CASO MILAGRES. “Uma de nossas equipes foi intimidada pelos PMs”, diz delegado

Milagres-CE-praça-Central

As investigações que se seguiram à ação desastrosa da Polícia Militar em Milagres foram alvo de pressão e situações de constrangimento envolvendo investigadores e testemunhas. Delegados defendem que o pedido de prisão preventiva dos militares, desconsiderado pelo MP, era “mais que necessário”

Todo caminho para apagar um rastro também deixa outros rastros e a Polícia Civil sabia disso. Um dos primeiros passos na investigação era refazer o caminho da Polícia Militar, senão na madrugada dos ataques, logo na manhã que sucedeu. Porque passar algumas horas do dia tentando apagar imagens das câmeras dos estabelecimentos comerciais era revelar que algo elas tinham a dizer. Não adiantaram as duas tentativas de destruir os arquivos com a formatação dos discos rígidos. A imagem do supermercado Burunganda seria reveladora: após todos os suspeitos em cena mortos, ou evadidos, três policiais atiraram sucessivamente de fuzil na direção de cinco reféns, “visivelmente indefesos”, feitos alvos a sete metros de distância.

As várias narrativas de alteração das cenas do crime, relatadas nesta série de reportagem meses antes do anúncio oficial, davam uma dimensão do que se supõe atrapalhar investigações.

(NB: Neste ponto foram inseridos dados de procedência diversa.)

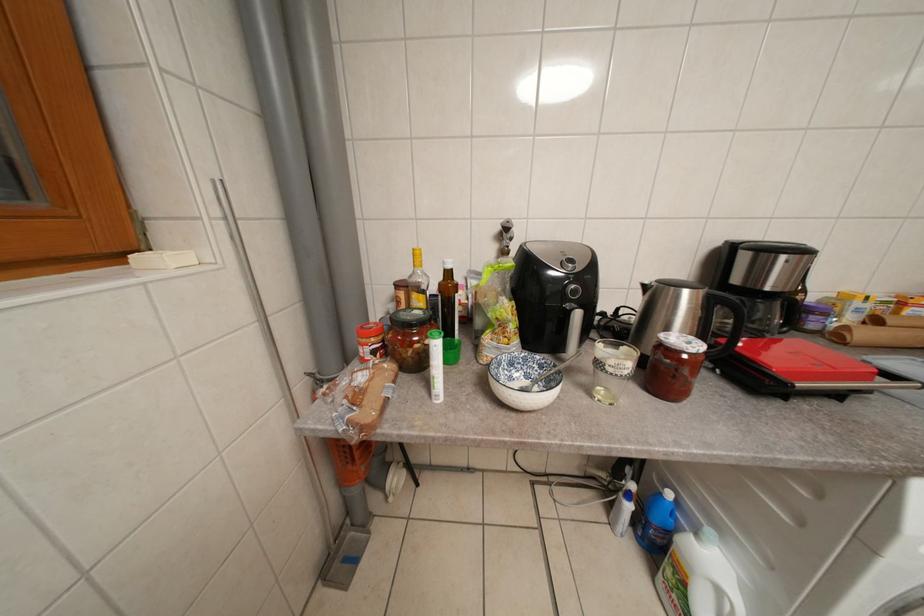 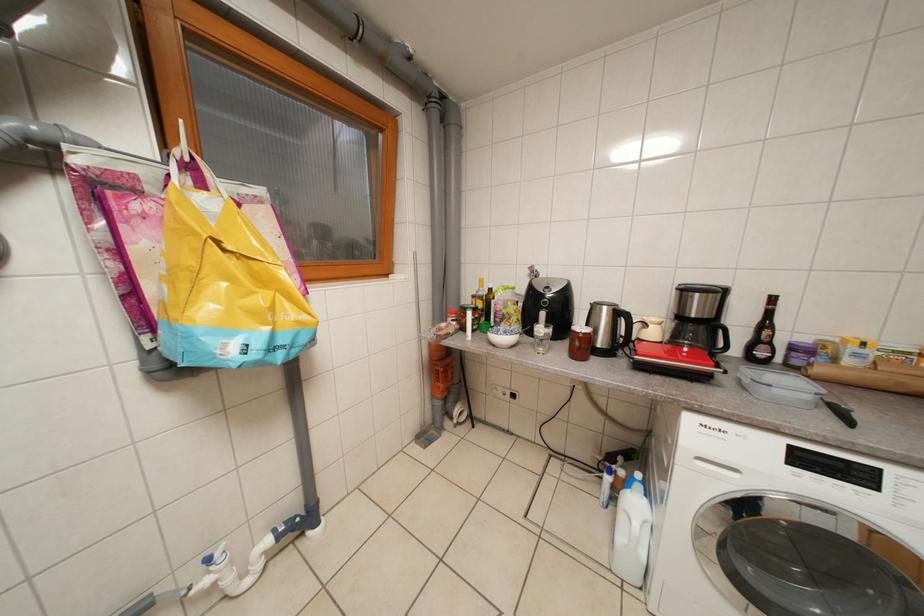 Question: Based on the continuous images, in which direction is the camera rotating? Reply with the corresponding letter.

Choices:
 (A) Left
 (B) Right
 (C) Up
 (D) Down

Answer: (A) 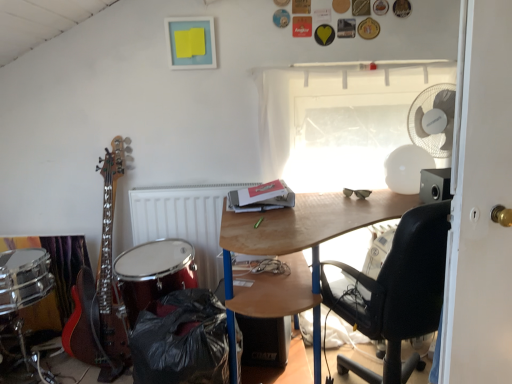 Question: Is transparent plastic window at upper center completely or partially inside shiny red drum at lower left?

Choices:
 (A) yes
 (B) no

Answer: (B)

Question: From a real-world perspective, is shiny red drum at lower left on transparent plastic window at upper center?

Choices:
 (A) yes
 (B) no

Answer: (B)

Question: Can you confirm if shiny red drum at lower left is taller than transparent plastic window at upper center?

Choices:
 (A) yes
 (B) no

Answer: (B)

Question: Can you confirm if shiny red drum at lower left is positioned to the right of transparent plastic window at upper center?

Choices:
 (A) no
 (B) yes

Answer: (A)

Question: Is shiny red drum at lower left in front of transparent plastic window at upper center?

Choices:
 (A) no
 (B) yes

Answer: (B)

Question: Relative to white matte radiator at center, is shiny red drum at lower left in front or behind?

Choices:
 (A) front
 (B) behind

Answer: (A)

Question: Considering the relative positions of shiny red drum at lower left and white matte radiator at center in the image provided, is shiny red drum at lower left to the left or to the right of white matte radiator at center?

Choices:
 (A) right
 (B) left

Answer: (B)

Question: Is shiny red drum at lower left wider or thinner than white matte radiator at center?

Choices:
 (A) wide
 (B) thin

Answer: (A)

Question: Is point (161, 274) closer or farther from the camera than point (140, 223)?

Choices:
 (A) closer
 (B) farther

Answer: (A)

Question: From the image's perspective, is transparent plastic window at upper center above or below white painted wood door at right?

Choices:
 (A) above
 (B) below

Answer: (A)

Question: In terms of height, does transparent plastic window at upper center look taller or shorter compared to white painted wood door at right?

Choices:
 (A) tall
 (B) short

Answer: (B)

Question: Considering the relative positions of transparent plastic window at upper center and white painted wood door at right in the image provided, is transparent plastic window at upper center to the left or to the right of white painted wood door at right?

Choices:
 (A) right
 (B) left

Answer: (B)

Question: Would you say transparent plastic window at upper center is inside or outside white painted wood door at right?

Choices:
 (A) outside
 (B) inside

Answer: (A)

Question: Is point (313, 130) closer or farther from the camera than point (432, 165)?

Choices:
 (A) farther
 (B) closer

Answer: (A)

Question: Do you think transparent plastic window at upper center is within white plastic mechanical fan at upper right, or outside of it?

Choices:
 (A) inside
 (B) outside

Answer: (B) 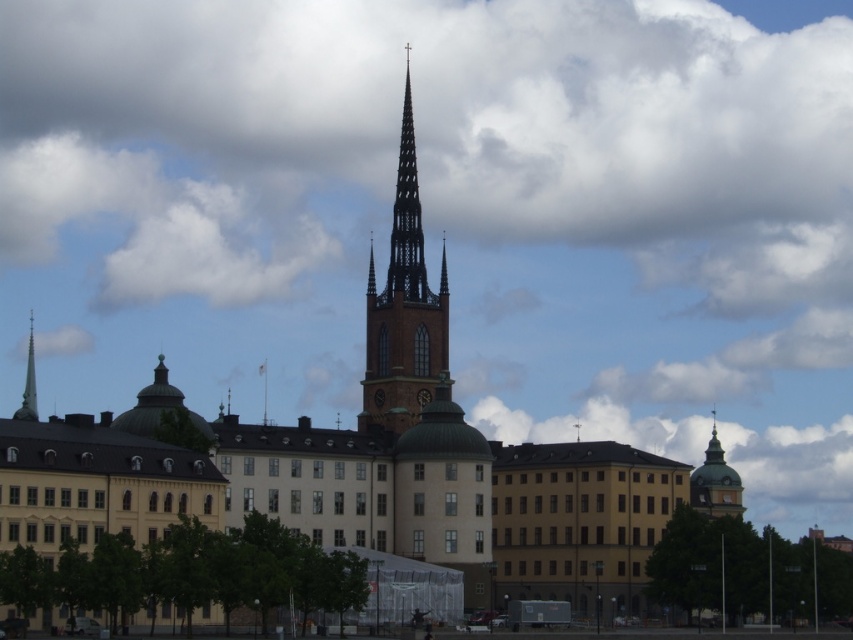 Is brown stone bell tower at center further to the viewer compared to smooth silver spire at left?

Yes, brown stone bell tower at center is further from the viewer.

Is brown stone bell tower at center shorter than smooth silver spire at left?

No, brown stone bell tower at center is not shorter than smooth silver spire at left.

Does point (405, 65) come farther from viewer compared to point (26, 372)?

No, (405, 65) is in front of (26, 372).

The height and width of the screenshot is (640, 853). Find the location of `brown stone bell tower at center`. brown stone bell tower at center is located at coordinates (403, 308).

Looking at this image, does green domed tower at upper right appear under smooth silver spire at left?

Yes, green domed tower at upper right is below smooth silver spire at left.

Which is above, green domed tower at upper right or smooth silver spire at left?

smooth silver spire at left

This screenshot has width=853, height=640. Identify the location of green domed tower at upper right. (715, 483).

Find the location of `green domed tower at upper right`. green domed tower at upper right is located at coordinates (715, 483).

Is brown stone bell tower at center positioned in front of dark brown wooden clock at center?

E esse é um dos grandes incômodos da Polícia Civil por o Ministério Público não ter confirmado o pedido de prisão preventiva de 15 PMs: estariam tentando atrapalhar as investigações.

Equipes de policiais civis integrantes da comissão de investigação do caso foram seguidas em diligências entre os municípios de Barro e Milagres, enquanto buscavam as testemunhas para prestarem depoimentos. “Eles se colocavam de forma muito próxima, ostensiva, isso acabava gerando uma situação intimidatória não só para equipe como para as testemunhas, com medo de falar”. Mas não teria se limitado a uma aproximação “desnecessária”.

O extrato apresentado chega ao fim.